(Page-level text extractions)
[Start of Attachment]
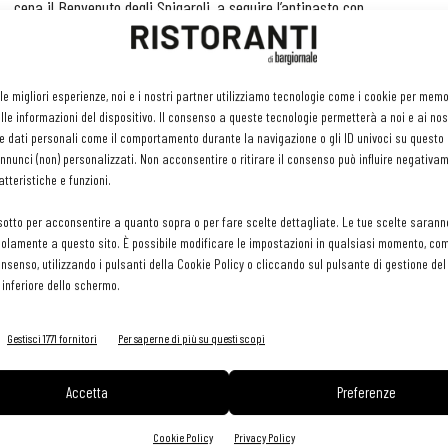
cena il Benvenuto degli Spigaroli, a seguire l’antipasto con
l’agone del Lago di Como da 0 a 100 che incontra il Toc
affidato al Salice Blu di Bellagio (CO). Verranno poi serviti i
pizzoccheri alla Valtellinese del Ristorante Jim dell’Hotel
 le migliori esperienze, noi e i nostri partner utilizziamo tecnologie come i cookie per mem
le informazioni del dispositivo. Il consenso a queste tecnologie permetterà a noi e ai nos
Sassella di Grosio (SO) e la zuppa contadina su crostone di
e dati personali come il comportamento durante la navigazione o gli ID univoci su questo s
istorante Barbieri di Altomonte (CZ). A La cena si concluderà
nunci (non) personalizzati. Non acconsentire o ritirare il consenso può influire negativa
a dal Ristorante Lo Stuzzichino di Sant’Agata sui Due Golfi (NA)
tteristiche e funzioni.
sotto per acconsentire a quanto sopra o per fare scelte dettagliate. Le tue scelte sarann
olamente a questo sito. È possibile modificare le impostazioni in qualsiasi momento, com
o terra saranno: Al Cavallino Bianco di Polesine Zibello (PR),
consenso, utilizzando i pulsanti della Cookie Policy o cliccando sul pulsante di gestione d
 (VR), Antico Brolo di Padova (PD), Da Gigetto di Miane (TV),
 inferiore dello schermo.
oteca Del Duca Di Volterra (PI), Granaro del Monte di Norcia
i di Busto Arsizio (VA), Là di Moret di Udine (UD), La Fornace di
Gestisci 1771 fornitori
Per saperne di più su questi scopi
rarca (PD), La Piana di Carate Brianza (MB), Le Querce di Cantù
Accetta
Preferenze
e Golfi (NA), Locanda Degli Artisti di Cappella de’ Picenardi
rigi, Osteria di Fornio di Fidenza (PR), Osteria In Scandiano di
Cookie Policy
Privacy Policy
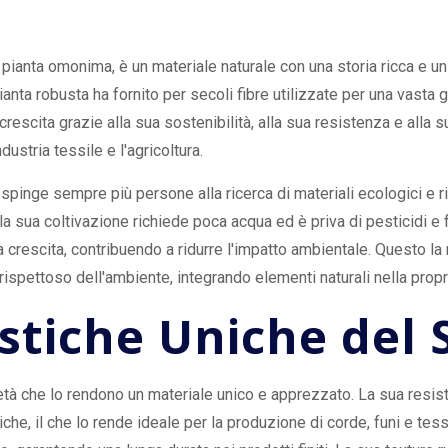
amento naturale e i
a pianta omonima, è un materiale naturale con una storia ricca e un
nta robusta ha fornito per secoli fibre utilizzate per una vasta 
n crescita grazie alla sua sostenibilità, alla sua resistenza e alla 
ustria tessile e l'agricoltura.
nge sempre più persone alla ricerca di materiali ecologici e rin
 sua coltivazione richiede poca acqua ed è priva di pesticidi e fert
 crescita, contribuendo a ridurre l'impatto ambientale. Questo la
ispettoso dell'ambiente, integrando elementi naturali nella propri
stiche Uniche del S
rietà che lo rendono un materiale unico e apprezzato. La sua resis
che, il che lo rende ideale per la produzione di corde, funi e tessut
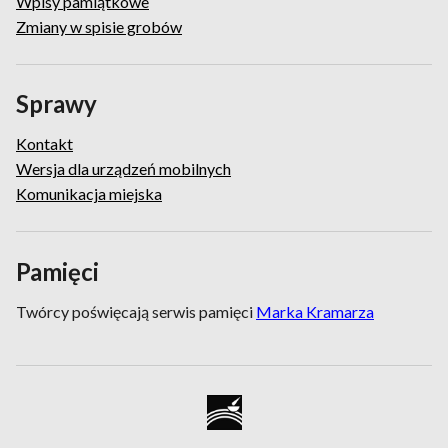
Wpisy pamiątkowe
Zmiany w spisie grobów
Sprawy
Kontakt
Wersja dla urządzeń mobilnych
Komunikacja miejska
Pamięci
Twórcy poświęcają serwis pamięci
Marka Kramarza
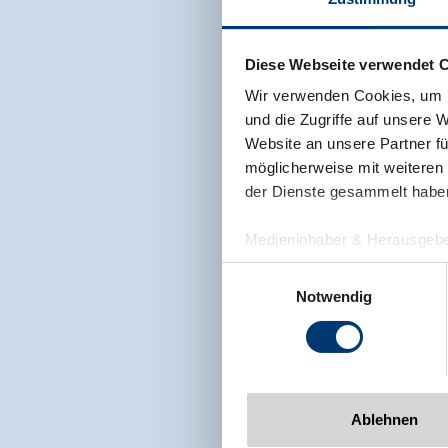
Diese Webseite verwendet 
Wir verwenden Cookies, um I
und die Zugriffe auf unsere 
Website an unsere Partner fü
möglicherweise mit weiteren
der Dienste gesammelt habe
Medieninhaber & Herausgebe
Zeller Bergbahnen Zillert
Einwilligungsauswahl
Rohr 23// A-6280 Zell am Zill
Notwendig
Tel: +43 5282 7165// info@zi
www.zillertalarena.com
Ablehnen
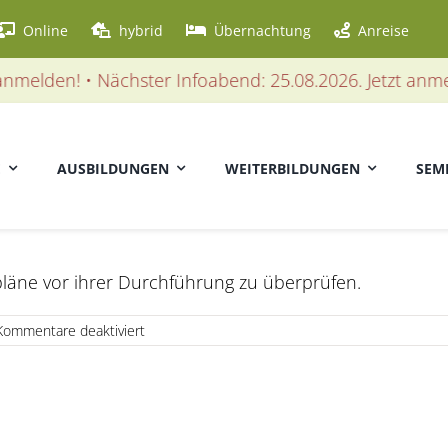
Online
hybrid
Übernachtung
Anreise
melden! • Nächster Infoabend: 25.08.2026. Jetzt anmeld
E
AUSBILDUNGEN
WEITERBILDUNGEN
SEM
pläne vor ihrer Durchführung zu überprüfen.
für
Kommentare deaktiviert
Impulskontrolle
[End of Attachment]
TASK INSTRUCTIONS: The records above should be reproduced exactly, with no pictures included.

WRITTEN ANSWER:
cena il Benvenuto degli Spigaroli, a seguire l’antipasto con
l’agone del Lago di Como da 0 a 100 che incontra il Toc
affidato al Salice Blu di Bellagio (CO). Verranno poi serviti i
pizzoccheri alla Valtellinese del Ristorante Jim dell’Hotel
 le migliori esperienze, noi e i nostri partner utilizziamo tecnologie come i cookie per mem
le informazioni del dispositivo. Il consenso a queste tecnologie permetterà a noi e ai nos
Sassella di Grosio (SO) e la zuppa contadina su crostone di
e dati personali come il comportamento durante la navigazione o gli ID univoci su questo s
istorante Barbieri di Altomonte (CZ). A La cena si concluderà
nunci (non) personalizzati. Non acconsentire o ritirare il consenso può influire negativa
a dal Ristorante Lo Stuzzichino di Sant’Agata sui Due Golfi (NA)
tteristiche e funzioni.
sotto per acconsentire a quanto sopra o per fare scelte dettagliate. Le tue scelte sarann
olamente a questo sito. È possibile modificare le impostazioni in qualsiasi momento, com
o terra saranno: Al Cavallino Bianco di Polesine Zibello (PR),
consenso, utilizzando i pulsanti della Cookie Policy o cliccando sul pulsante di gestione d
 (VR), Antico Brolo di Padova (PD), Da Gigetto di Miane (TV),
 inferiore dello schermo.
oteca Del Duca Di Volterra (PI), Granaro del Monte di Norcia
i di Busto Arsizio (VA), Là di Moret di Udine (UD), La Fornace di
Gestisci 1771 fornitori
Per saperne di più su questi scopi
rarca (PD), La Piana di Carate Brianza (MB), Le Querce di Cantù
Accetta
Preferenze
e Golfi (NA), Locanda Degli Artisti di Cappella de’ Picenardi
rigi, Osteria di Fornio di Fidenza (PR), Osteria In Scandiano di
Cookie Policy
Privacy Policy
amento naturale e i
a pianta omonima, è un materiale naturale con una storia ricca e un
nta robusta ha fornito per secoli fibre utilizzate per una vasta 
n crescita grazie alla sua sostenibilità, alla sua resistenza e alla 
ustria tessile e l'agricoltura.
nge sempre più persone alla ricerca di materiali ecologici e rin
 sua coltivazione richiede poca acqua ed è priva di pesticidi e fert
 crescita, contribuendo a ridurre l'impatto ambientale. Questo la
ispettoso dell'ambiente, integrando elementi naturali nella propri
stiche Uniche del S
rietà che lo rendono un materiale unico e apprezzato. La sua resis
che, il che lo rende ideale per la produzione di corde, funi e tessut
Wpisy pamiątkowe
Zmiany w spisie grobów
Sprawy
Kontakt
Wersja dla urządzeń mobilnych
Komunikacja miejska
Pamięci
Twórcy poświęcają serwis pamięci
Marka Kramarza
Diese Webseite verwendet 
Wir verwenden Cookies, um I
und die Zugriffe auf unsere 
Website an unsere Partner fü
möglicherweise mit weiteren
der Dienste gesammelt habe
Medieninhaber & Herausgebe
Zeller Bergbahnen Zillert
Einwilligungsauswahl
Rohr 23// A-6280 Zell am Zill
Notwendig
Tel: +43 5282 7165// info@zi
www.zillertalarena.com
Ablehnen
Online
hybrid
Übernachtung
Anreise
melden! • Nächster Infoabend: 25.08.2026. Jetzt anmeld
E
AUSBILDUNGEN
WEITERBILDUNGEN
SEM
pläne vor ihrer Durchführung zu überprüfen.
für
Kommentare deaktiviert
Impulskontrolle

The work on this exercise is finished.